Business secretary Peter Mandelson has sidelined the plans to investigate the appropriateness of the regulations.
The proposals, announced in 2005, ruled that for the first 26 weeks of maternity leave a woman should be paid 90% of her salary (currently women receive 90% pay for six weeks).
Beyond this, leave was to be awarded in three blocks of four-month periods - one for the mother, one for the father and one for either parent. The first eight weeks of each block would be paid at 90% salary and the second half at the statutory rate (£123.06 per week.) These blocks could have been taken any time until the child's fifth birthday. Currently paternity leave stands at two weeks.
A spokesman from the Department of Business, Enterprise and Regulatory Reform (BERR) said: "We have not yet announced a date for extending maternity and paternity rights. We are continuing to review the appropriateness of all new regulations due to come into force in the current economic climate. It is only right that in tough economic times we look afresh at the costs and benefits of new regulations."
The announcement has been welcomed by the CIPD, Mike Emmott, employee relations adviser at the CIPD, said: "The bureaucratic burdens involved in allowing mothers and fathers to share parental leave have always concerned us. In most cases parents work for different companies - making the administration of the measure potentially very complicated. What would have been cumbersome in good times could become the straw that breaks the camel's back in a recession - and could damage the long-term business case for better work-life balance."

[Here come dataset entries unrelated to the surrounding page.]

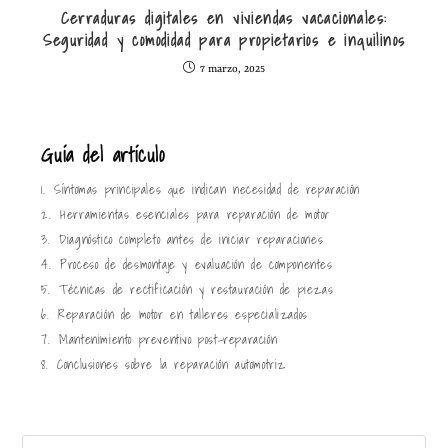
Cerraduras digitales en viviendas vacacionales:
Seguridad y comodidad para propietarios e inquilinos
7 marzo, 2025
Guía del artículo
1.
Síntomas principales que indican necesidad de reparación
2.
Herramientas esenciales para reparación de motor
3.
Diagnóstico completo antes de iniciar reparaciones
4.
Proceso de desmontaje y evaluación de componentes
5.
Técnicas de rectificación y restauración de piezas
6.
Reparación de motor en talleres especializados
7.
Mantenimiento preventivo post-reparación
8.
Conclusiones sobre la reparación automotriz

But Richard Martin, partner in the employment team at Speechly Bircham, added: "The noises Mandelson has been making for some time indicated a decision along these lines was likely but the logic seems flawed - why is it more costly for businesses to have a man out for six months rather than a woman?
"There will be a degree more admin and businesses would have to understand the changes and how to implement them but once up and running there should be no greater cost other than for businesses which had deliberately sought to avoid recruiting women of child bearing age so as to avoid the issues surrounding maternity leave."